Aan de Voorzitter van de Tweede Kamer der Staten-Generaal
Den Haag, 21 januari 2015
Hierbij informeer ik u over de laatste stand van zake ten aanzien van de bestrijding
van vogelgriep.
In de Kamerbrief van 19 december 2014 (Kamerstuk 28 807, nr. 181) heb ik aangegeven dat het laatste beschermings- en toezichtsgebied in Zoeterwoude
op 31 december 2014 zou worden opgeheven indien de eindscreening van dit gebied met gunstig resultaat zou zijn afgerond.
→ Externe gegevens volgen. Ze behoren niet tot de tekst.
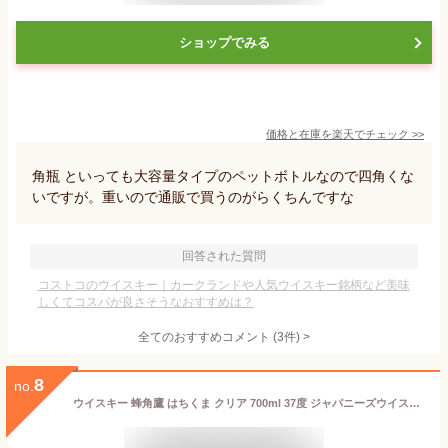
ショップでみる
価格と在庫を
楽天
でチェック
>>
角瓶 といっても大容量タイプのペットボトルなので四角くな
いですが。重いので通販で買うのがらくちんですな
回答された質問
コストコのウイスキー｜カークランドや人気ウイスキー銘柄など美味
しくてコスパが良さそうなおすすめは？
全てのおすすめコメント
(
3
件)
>
8
no.
ウイスキー 蜂角鷹 はちくま クリア 700ml 37度 ジャパニーズウイスキー ウィスキー 国産 日本製 日本産 Whiskey ギフト ウイスキー 父の日 ウイスキー プレゼント 父親 お父さん 誕生日 お酒 家飲み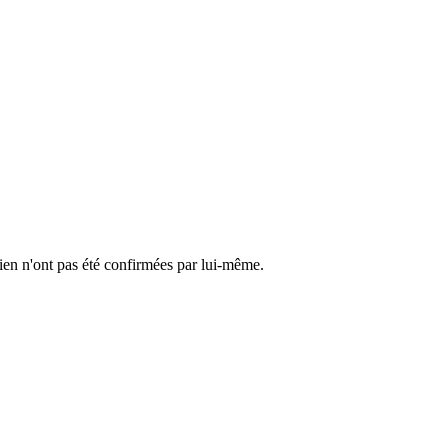
cien n'ont pas été confirmées par lui-même.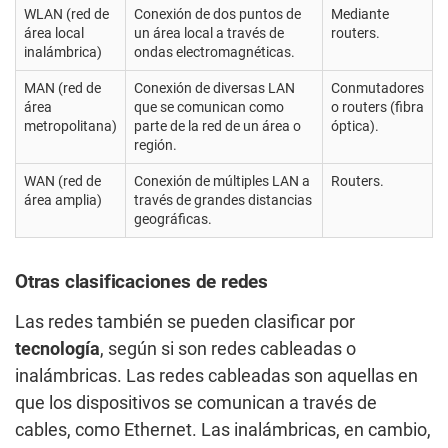
WLAN (red de
Conexión de dos puntos de
Mediante
área local
un área local a través de
routers.
inalámbrica)
ondas electromagnéticas.
MAN (red de
Conexión de diversas LAN
Conmutadores
área
que se comunican como
o routers (fibra
metropolitana)
parte de la red de un área o
óptica).
región.
WAN (red de
Conexión de múltiples LAN a
Routers.
área amplia)
través de grandes distancias
geográficas.
Otras clasificaciones de redes
Las redes también se pueden clasificar por
tecnología
, según si son redes cableadas o
inalámbricas. Las redes cableadas son aquellas en
que los dispositivos se comunican a través de
cables, como Ethernet. Las inalámbricas, en cambio,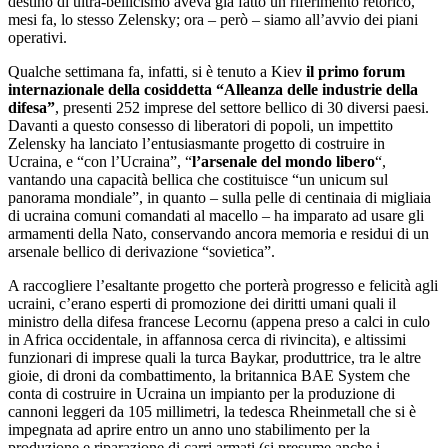
destino di ultra-bellicismo aveva già fatto un riferimento retorico,
mesi fa, lo stesso Zelensky; ora – però – siamo all’avvio dei piani
operativi.
Qualche settimana fa, infatti, si è tenuto a Kiev
il primo forum
internazionale della cosiddetta “Alleanza delle industrie della
difesa”
, presenti 252 imprese del settore bellico di 30 diversi paesi.
Davanti a questo consesso di liberatori di popoli, un impettito
Zelensky ha lanciato l’entusiasmante progetto di costruire in
Ucraina, e “con l’Ucraina”, “
l’arsenale del mondo libero
“,
vantando una capacità bellica che costituisce “un unicum sul
panorama mondiale”, in quanto – sulla pelle di centinaia di migliaia
di ucraina comuni comandati al macello – ha imparato ad usare gli
armamenti della Nato, conservando ancora memoria e residui di un
arsenale bellico di derivazione “sovietica”.
A raccogliere l’esaltante progetto che porterà progresso e felicità agli
ucraini, c’erano esperti di promozione dei diritti umani quali il
ministro della difesa francese Lecornu (appena preso a calci in culo
in Africa occidentale, in affannosa cerca di rivincita), e altissimi
funzionari di imprese quali la turca Baykar, produttrice, tra le altre
gioie, di droni da combattimento, la britannica BAE System che
conta di costruire in Ucraina un impianto per la produzione di
cannoni leggeri da 105 millimetri, la tedesca Rheinmetall che si è
impegnata ad aprire entro un anno uno stabilimento per la
produzione e riparazione di carri armati (si presume anche i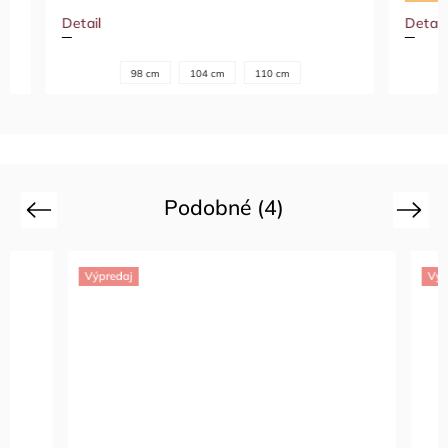
Detail
Detail
98 cm
104 cm
110 cm
Podobné (4)
Previous
Next
Výpredaj
Výpredaj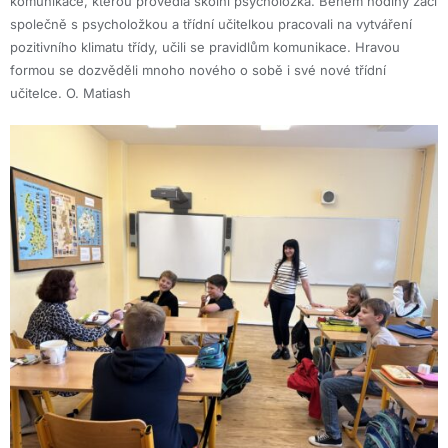
komunikace, kterou provedla školní psycholožka. Během hodiny žáci
společně s psycholožkou a třídní učitelkou pracovali na vytváření
pozitivního klimatu třídy, učili se pravidlům komunikace. Hravou
formou se dozvěděli mnoho nového o sobě i své nové třídní
učitelce. O. Matiash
Dit laatste was
het geval en het gebied is opgeheven.
In de tussentijd zijn er nog wel twee besmette bedrijven gevonden in het noordwesten
van Duitsland (een kalkoenen bedrijf op 16 december 2014 in de regio Cloppenburg en
een eendenbedrijf op 20 december 2014 in de regio Emsland) en één in Italië (een kippenbedrijf
op 16 december 2014 in de buurt van Venetië). In een dierentuin in het oosten van
Duitsland in Rostock zijn deze maand besmette ooievaars en rode ibissen gevonden.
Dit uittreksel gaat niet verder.